In [1]:
import numpy as np
import pandas as pd
import matplotlib.pyplot as plt
import seaborn as sns
import scipy as sp
from sklearn.metrics.pairwise import cosine_similarity
from tqdm import tqdm
import math
from multiprocessing import Pool
import warnings
from functools import partial
import random
from numba import njit, vectorize

In [2]:
np.random.seed(42)
tqdm.pandas()
warnings.filterwarnings("ignore", category=RuntimeWarning)

In [3]:
def chunker(seq, size):
    return (seq[pos:pos + size] for pos in range(0, len(seq), size))

In [4]:
def parallelize(groups, func):
    num_workers = 16
    with Pool(num_workers) as p:
        return pd.concat(p.map(func, [group for name, group in groups])).sort_index()

In [5]:
df = pd.read_pickle('../data/train.pkl.xz')

In [6]:
validate_X = pd.read_pickle('../data/validate_X.pkl.xz')
validate_Y = pd.read_pickle('../data/validate_Y.pkl.xz')

df = df.fillna(0)

sparse = sp.sparse.csr_matrix(df.values, dtype=np.float32)

def similarity_calculator(data):
    return pd.DataFrame(cosine_similarity(sparse, data), index=df.index, columns=data.index).astype(np.float16)

num_workers = 15
chunksize = int(validate_X.shape[0]/num_workers)+1
chunks = chunker(validate_X.fillna(0), chunksize)
with Pool(num_workers) as p:
    similarity_matrix = pd.concat(p.map(similarity_calculator, chunks), axis=1)
    
del chunks

similarity_matrix.to_pickle('/mnt/int_drive_0/Data/anime-recommendation-engine/similarity_matrix.pkl')

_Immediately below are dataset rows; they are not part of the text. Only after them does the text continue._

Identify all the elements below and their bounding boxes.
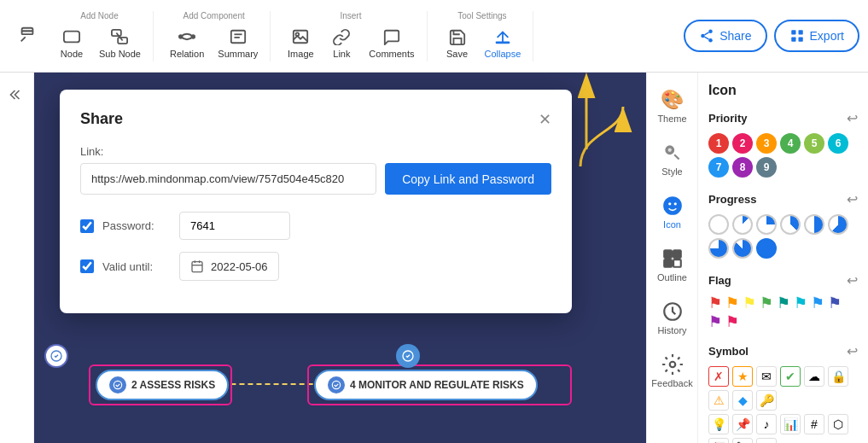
tool-settings-items: Save Collapse: [439, 24, 527, 61]
symbol-bulb[interactable]: 💡: [708, 414, 729, 434]
progress-8[interactable]: [756, 238, 777, 259]
flag-blue[interactable]: ⚑: [811, 295, 824, 311]
password-checkbox[interactable]: [80, 219, 94, 233]
progress-header: Progress ↩: [708, 191, 858, 207]
sub-node-label: Sub Node: [99, 49, 141, 59]
flag-cyan[interactable]: ⚑: [794, 295, 807, 311]
sub-node-icon: [109, 26, 130, 47]
svg-point-35: [668, 202, 671, 205]
svg-rect-18: [791, 30, 795, 34]
right-sidebar: 🎨 Theme Style: [647, 73, 698, 443]
symbol-warning[interactable]: ⚠: [708, 390, 729, 411]
svg-rect-40: [673, 259, 681, 267]
progress-6[interactable]: [708, 238, 729, 259]
export-button[interactable]: Export: [774, 20, 859, 52]
symbol-star[interactable]: ★: [732, 366, 753, 387]
symbol-card[interactable]: 🃏: [708, 438, 729, 443]
format-painter-button[interactable]: Add Node: [9, 22, 46, 50]
flag-purple[interactable]: ⚑: [708, 314, 722, 329]
valid-until-checkbox[interactable]: [80, 259, 94, 273]
symbol-number[interactable]: #: [804, 414, 824, 434]
priority-9[interactable]: 9: [756, 157, 777, 178]
summary-button[interactable]: Summary: [213, 24, 263, 61]
progress-reset-button[interactable]: ↩: [847, 191, 858, 207]
progress-3[interactable]: [780, 214, 801, 235]
share-icon: [699, 28, 714, 44]
progress-0[interactable]: [708, 214, 729, 235]
collapse-button[interactable]: Collapse: [480, 24, 527, 61]
flag-indigo[interactable]: ⚑: [828, 295, 842, 311]
symbol-chart[interactable]: 📊: [780, 414, 801, 434]
sidebar-item-icon[interactable]: Icon: [647, 185, 697, 238]
sub-node-button[interactable]: Sub Node: [94, 24, 146, 61]
progress-7[interactable]: [732, 238, 753, 259]
svg-rect-39: [664, 259, 672, 267]
copy-link-password-button[interactable]: Copy Link and Password: [385, 163, 551, 195]
flag-yellow[interactable]: ⚑: [743, 295, 756, 311]
modal-close-button[interactable]: ✕: [539, 112, 551, 127]
save-label: Save: [446, 49, 468, 59]
left-collapse-button[interactable]: [3, 81, 31, 112]
sidebar-item-outline[interactable]: Outline: [647, 238, 697, 291]
symbol-reset-button[interactable]: ↩: [847, 343, 858, 359]
progress-4[interactable]: [804, 214, 824, 235]
priority-title: Priority: [708, 112, 748, 125]
share-modal: Share ✕ Link: Copy Link and Password Pas…: [60, 90, 572, 313]
sidebar-item-style[interactable]: Style: [647, 132, 697, 185]
progress-1[interactable]: [732, 214, 753, 235]
relation-button[interactable]: Relation: [165, 24, 209, 61]
collapse-label: Collapse: [485, 49, 521, 59]
symbol-diamond[interactable]: ◆: [732, 390, 753, 411]
symbol-hex[interactable]: ⬡: [828, 414, 848, 434]
comments-button[interactable]: Comments: [364, 24, 419, 61]
flag-pink[interactable]: ⚑: [725, 314, 739, 329]
symbol-mail[interactable]: ✉: [756, 366, 777, 387]
symbol-cloud[interactable]: ☁: [804, 366, 824, 387]
progress-5[interactable]: [828, 214, 848, 235]
symbol-question[interactable]: ?: [756, 438, 777, 443]
flag-header: Flag ↩: [708, 272, 858, 289]
symbol-x[interactable]: ✗: [708, 366, 729, 387]
priority-3[interactable]: 3: [756, 133, 777, 154]
date-input-wrap[interactable]: 2022-05-06: [179, 252, 279, 281]
sidebar-item-feedback[interactable]: Feedback: [647, 344, 697, 397]
priority-8[interactable]: 8: [732, 157, 753, 178]
flag-teal[interactable]: ⚑: [777, 295, 790, 311]
comments-label: Comments: [369, 49, 414, 59]
priority-5[interactable]: 5: [804, 133, 824, 154]
flag-orange[interactable]: ⚑: [725, 295, 739, 311]
svg-point-36: [673, 202, 676, 205]
node-label: Node: [61, 49, 83, 59]
history-icon: [661, 300, 684, 324]
share-modal-overlay: Share ✕ Link: Copy Link and Password Pas…: [34, 73, 646, 443]
priority-reset-button[interactable]: ↩: [847, 110, 858, 126]
symbol-check[interactable]: ✔: [780, 366, 801, 387]
save-button[interactable]: Save: [439, 24, 476, 61]
save-icon: [447, 26, 468, 47]
sidebar-item-theme[interactable]: 🎨 Theme: [647, 79, 697, 132]
link-button[interactable]: Link: [323, 24, 360, 61]
password-input[interactable]: [179, 212, 290, 240]
priority-2[interactable]: 2: [732, 133, 753, 154]
canvas[interactable]: 2 ASSESS RISKS 4 MONITOR AND REGULATE RI…: [34, 73, 646, 443]
symbol-pin[interactable]: 📌: [732, 414, 753, 434]
priority-4[interactable]: 4: [780, 133, 801, 154]
image-button[interactable]: Image: [282, 24, 319, 61]
flag-red[interactable]: ⚑: [708, 295, 722, 311]
flag-reset-button[interactable]: ↩: [847, 272, 858, 289]
outline-icon: [661, 247, 684, 271]
priority-1[interactable]: 1: [708, 133, 729, 154]
symbol-phone[interactable]: 📞: [732, 438, 753, 443]
link-input[interactable]: [80, 163, 376, 195]
symbol-music[interactable]: ♪: [756, 414, 777, 434]
share-button[interactable]: Share: [684, 20, 766, 52]
symbol-lock[interactable]: 🔒: [828, 366, 848, 387]
symbol-key[interactable]: 🔑: [756, 390, 777, 411]
svg-point-5: [179, 35, 183, 38]
priority-6[interactable]: 6: [828, 133, 848, 154]
priority-7[interactable]: 7: [708, 157, 729, 178]
flag-green[interactable]: ⚑: [760, 295, 773, 311]
node-button[interactable]: Node: [53, 24, 90, 61]
sidebar-item-history[interactable]: History: [647, 291, 697, 344]
progress-2[interactable]: [756, 214, 777, 235]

similarity_matrix = pd.read_pickle('/mnt/int_drive_0/Data/anime-recommendation-engine/similarity_matrix.pkl')
def n_similar_users(column, n=1000):
    return pd.Series(column.sort_values(ascending=False).head(n).index, name=column.name)

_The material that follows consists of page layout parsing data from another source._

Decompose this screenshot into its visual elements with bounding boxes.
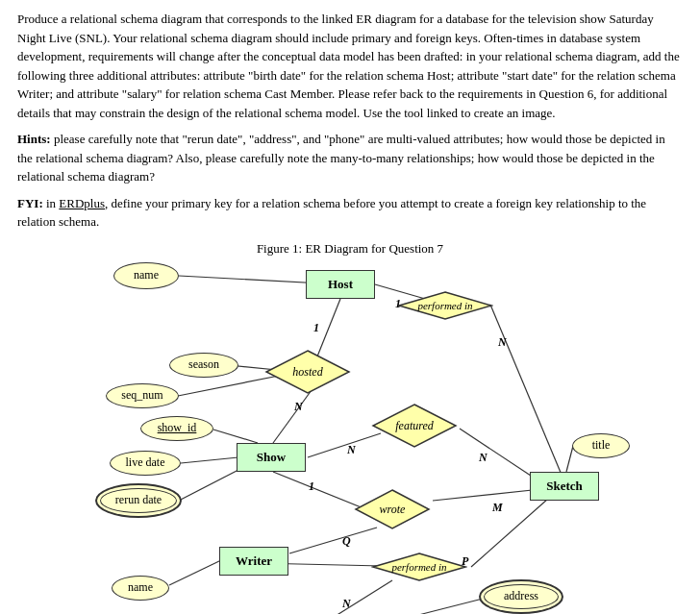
card-M-wrote-sketch: M [492, 501, 503, 515]
card-N-perfin-sketch: N [498, 335, 507, 350]
description-block: Produce a relational schema diagram that… [17, 10, 683, 232]
svg-line-13 [273, 472, 363, 508]
card-N-featured-sketch: N [479, 451, 488, 465]
attr-live-date: live date [110, 451, 181, 476]
svg-line-9 [177, 470, 238, 502]
svg-line-14 [433, 489, 541, 501]
attr-show-id: show_id [140, 416, 213, 441]
entity-writer: Writer [219, 547, 288, 576]
rel-performed-in-top: performed in [397, 290, 493, 325]
attr-season: season [169, 353, 238, 378]
svg-text:performed in: performed in [416, 300, 473, 311]
rel-performed-in-bot: performed in [371, 552, 467, 586]
attr-title: title [572, 433, 630, 458]
rel-hosted: hosted [264, 349, 351, 399]
card-P-perfin-sketch: P [462, 554, 468, 569]
fyi-paragraph: FYI: in ERDplus, define your primary key… [17, 194, 683, 232]
svg-line-17 [471, 499, 548, 567]
card-N-featured-show: N [347, 443, 356, 457]
card-1-wrote-show: 1 [309, 479, 314, 494]
svg-line-8 [181, 457, 238, 463]
card-1-hosted-host: 1 [313, 321, 319, 335]
svg-text:performed in: performed in [390, 561, 447, 573]
card-Q-wrote-writer: Q [342, 534, 351, 549]
rel-featured: featured [371, 403, 458, 453]
attr-address: address [484, 584, 559, 609]
entity-show: Show [237, 443, 306, 472]
diagram-title: Figure 1: ER Diagram for Question 7 [17, 241, 683, 257]
svg-line-12 [566, 446, 573, 472]
svg-line-3 [490, 305, 566, 486]
svg-text:featured: featured [395, 419, 435, 432]
main-paragraph: Produce a relational schema diagram that… [17, 10, 683, 122]
svg-text:wrote: wrote [380, 503, 407, 516]
er-diagram: Figure 1: ER Diagram for Question 7 [17, 241, 683, 615]
rel-wrote: wrote [354, 488, 431, 534]
attr-rerun-date: rerun date [100, 488, 177, 513]
card-N-perfin-cast: N [342, 597, 351, 611]
attr-host-name: name [113, 262, 179, 289]
card-N-hosted-show: N [294, 400, 303, 414]
svg-text:hosted: hosted [292, 365, 323, 379]
card-1-perfin-host: 1 [395, 297, 401, 311]
entity-host: Host [306, 270, 375, 299]
attr-seq-num: seq_num [106, 383, 179, 408]
svg-line-10 [308, 433, 381, 457]
svg-line-7 [213, 430, 258, 443]
svg-line-11 [460, 429, 537, 479]
svg-line-16 [169, 560, 221, 585]
attr-writer-name: name [112, 576, 169, 601]
entity-sketch: Sketch [530, 472, 599, 501]
hints-paragraph: Hints: please carefully note that "rerun… [17, 130, 683, 186]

def similar_users_ordered(column):
    return pd.Series(column.sort_values(ascending=False).index, name=column.name)

with Pool(15) as p:
    similar_users_ordered = pd.concat(p.map(similar_users_ordered, (tup[1] for tup in similarity_matrix.items())), axis=1)

similar_users_ordered.to_pickle('/mnt/int_drive_0/Data/anime-recommendation-engine/similar_users_ordered.pkl')

df = df.replace(0, np.NaN)

In [7]:
similar_users_ordered = pd.read_pickle('/mnt/int_drive_0/Data/anime-recommendation-engine/similar_users_ordered.pkl')

In [22]:
df.loc['Kai777']

title
.hack//Legend Of The Twilight   NaN
.hack//Roots                    NaN
.hack//SIGN                     NaN
009-1                           NaN
07-Ghost                        NaN
                                 ..
sola                            NaN
www.Working!!                   NaN
xxxHOLiC                        NaN
xxxHOLiC Kei                    NaN
ēlDLIVE                         NaN
Name: Kai777, Length: 4489, dtype: float64

In [21]:
def get_recommendations(username, num_sim_users=2000, avg_method='simple'):    
    sim_users_data = df.loc[similar_users_ordered[username].head(num_sim_users).values]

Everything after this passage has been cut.